Dime todo lo que pasó —le ordenó como Alfa.
Una orden que no podía rechazar…
sin importar cuánto quisiera.
Una sola lágrima cayó en su mejilla, y sus labios se separaron.
Las palabras salieron volando, sin poder detenerse.
Thorne escuchó todo, sus puños apretándose con cada segundo que pasaba.
Ella no se contuvo.
Le contó sobre la mirada espeluznante de Radek, cómo la acorraló en el estudio, cómo la tocó, cómo la aprisionó contra la pared.
Le contó todo.
Al final, sus hombros temblaban.
Thorne la miró fijamente, sus ojos ardiendo de rabia.
Su sangre hervía y su Licano exigía la sangre de Radek.
Estaba furioso.
No con ella.
No, consigo mismo por permitir que ocurriera.
Por no buscar lo suficientemente rápido.
Por no estar allí.
Con Radek por lo que hizo…
Tragó con fuerza, obligándose a mantener sus sentimientos a raya.
Luego, extendió la mano, lentamente, y acarició su mejilla con el pulgar.
—Duerme —su voz era suave pero impregnada con la orden.
Sus ojos se cerraron instantáneamente, como si estuviera bajo un hechizo.
Se derrumbó contra su pecho como una muñeca, su cuerpo flácido.
Thorne la atrapó fácilmente.
La acunó contra él por un momento, enterrando su rostro en su cabello.
Quizás necesitaba esto más, para mantenerse firme.
Luego se levantó, alzándola en sus brazos al estilo nupcial.

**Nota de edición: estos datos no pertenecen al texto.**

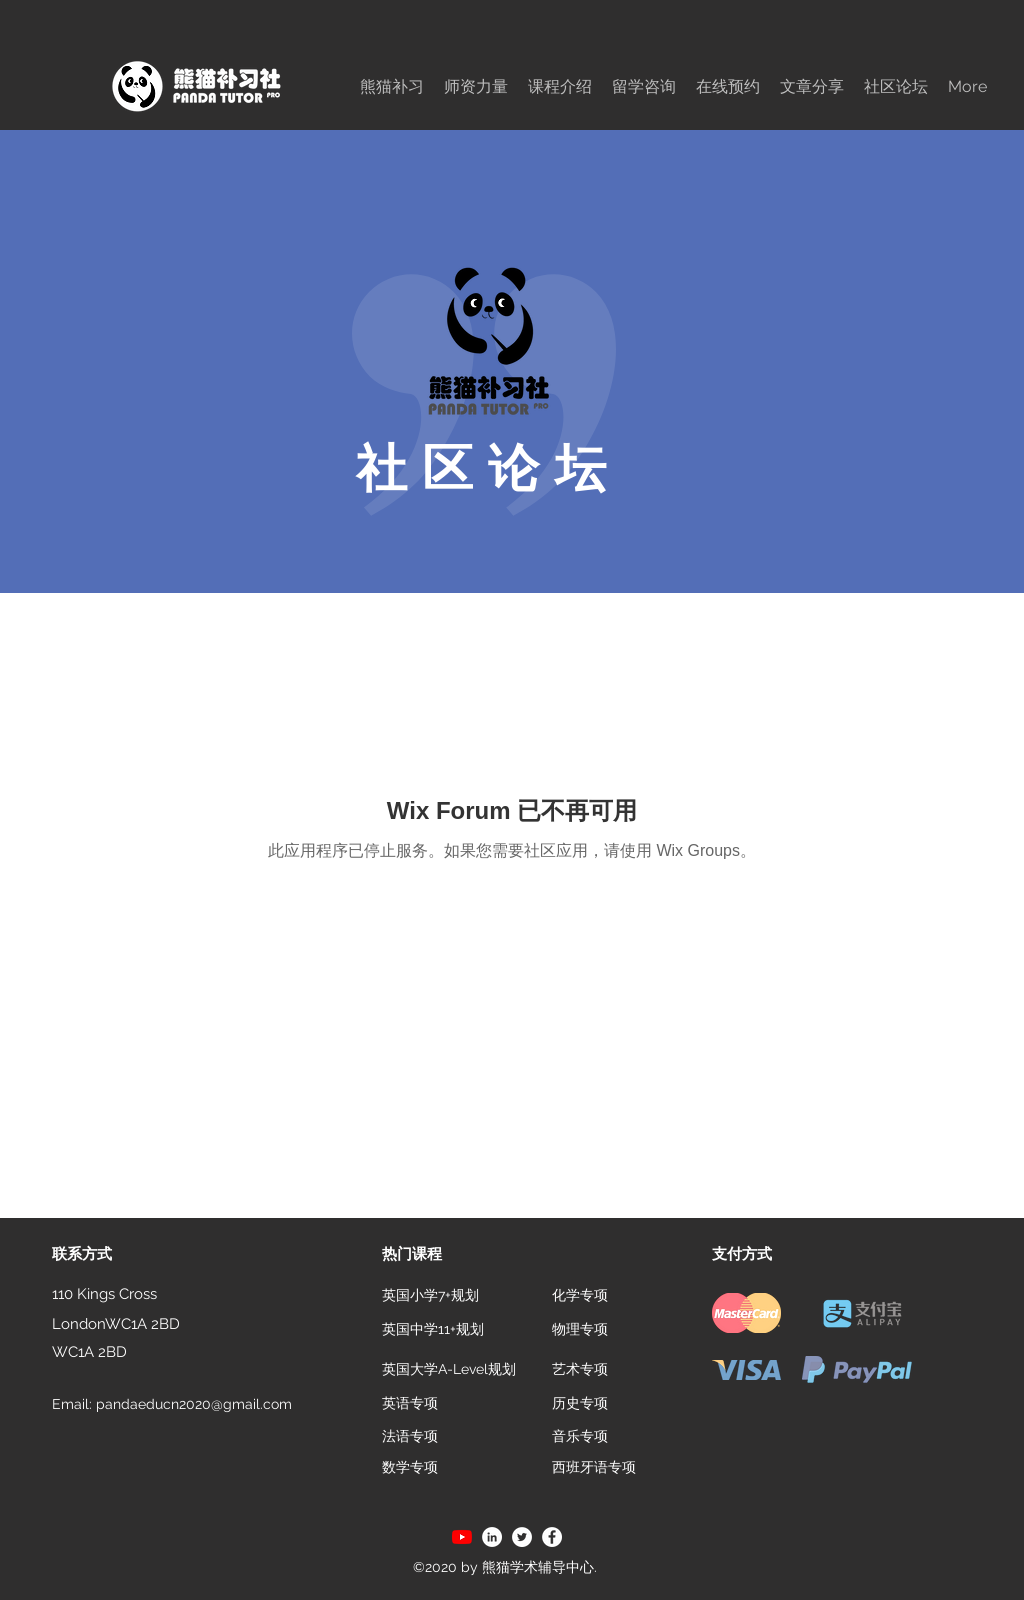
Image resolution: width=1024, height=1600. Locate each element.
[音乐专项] (580, 1437)
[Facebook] (552, 1537)
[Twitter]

Cuando salieron del bosque, Mason estaba esperando con los ojos muy abiertos.
—¿Su Majestad?
¿Qué sucedió?
—preguntó, con preocupación en su tono al ver a Adina inconsciente en sus brazos.
Thorne no respondió, sin embargo.
Caminó hacia el carruaje.
Uno de los guardias dio un paso adelante.
—¿Debo llevarla yo, Su Majestad?
Thorne gruñó tan viciosamente que el guardia casi se cae.
—Nadie la toca.
La colocó suavemente en el carruaje, apartando un mechón de pelo de su rostro.
Su mirada se detuvo en su cara un segundo más.
Luego se volvió hacia Mason.
—Quiero todo lo que puedas encontrar sobre Radek.
Todo.
Cada trato.
Cada error.
Cada bastardo al que ha cabreado —su voz era mortalmente tranquila.
—Voy a enterrarlo.
Física.
Mental.
Políticamente.
Todo.
—Y esta vez, lo iba a hacer de la manera correcta.
No iba a cometer el mismo error que cometió con Roseanne.